Similarly, a herbivore is only a pest when it is in the wrong
New Zealand native herbivores are part of New Zealand's biodiversity
and are not pests in native ecosystems and like native birds should,
in general, be encouraged, on their native host plants outside
native ecosystems. However, some species that cause unacceptable
damage to valued non-native plants, such as lemon tree borer on
citrus trees and grass grub on pasture grasses. In these circumstances
these species are regarded as pests.
The feeding of some native herbivores on native plants in gardens
and parks can also cause unacceptable damage, especially while
a plant is young and at this stage the plant may need some protection.

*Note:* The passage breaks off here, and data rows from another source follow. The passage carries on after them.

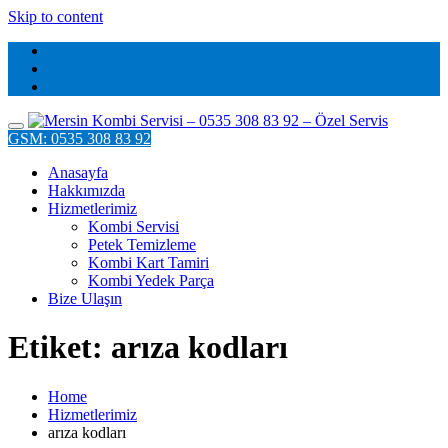
Skip to content
GSM: 0535 308 83 92
Anasayfa
Hakkımızda
Hizmetlerimiz
Kombi Servisi
Petek Temizleme
Kombi Kart Tamiri
Kombi Yedek Parça
Bize Ulaşın
Etiket: arıza kodları
Home
Hizmetlerimiz
arıza kodları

However, if people grow native plants they should expect, that
once the plant is established, it will host native invertebrates.
By doing so they are contributing to increasing the native biodiversity
of the area, and in some cases helping monophagous herbivores to
survive, e.g. Aceria clianthi Lamb 1952 (Acari: Eriophyidae)
on Clianthus puniceus (G. Don) Lindley (Fabaceae) (Kakabeak).
Herbivores from overseas may also be pests or beneficial. Many
crop pests are overseas herbivores, though some herbivores have
been deliberately introduced into New Zealand to help control weeds.
An example of a weed biological control agent is the gorse mite, Tetranychus
linearius Dufour (Acari: Tetranychidae) that forms webbing
on young growth of gorse (Ulex europaeus L.).
Herbivores from overseas that feed on native plants are pests,
especially where they occur in native ecosystems. Many do not
cause serious harm to the native host plants, but heavily infested
plants are sometimes found and this may be particularly serious
where it occurs in native ecosystems.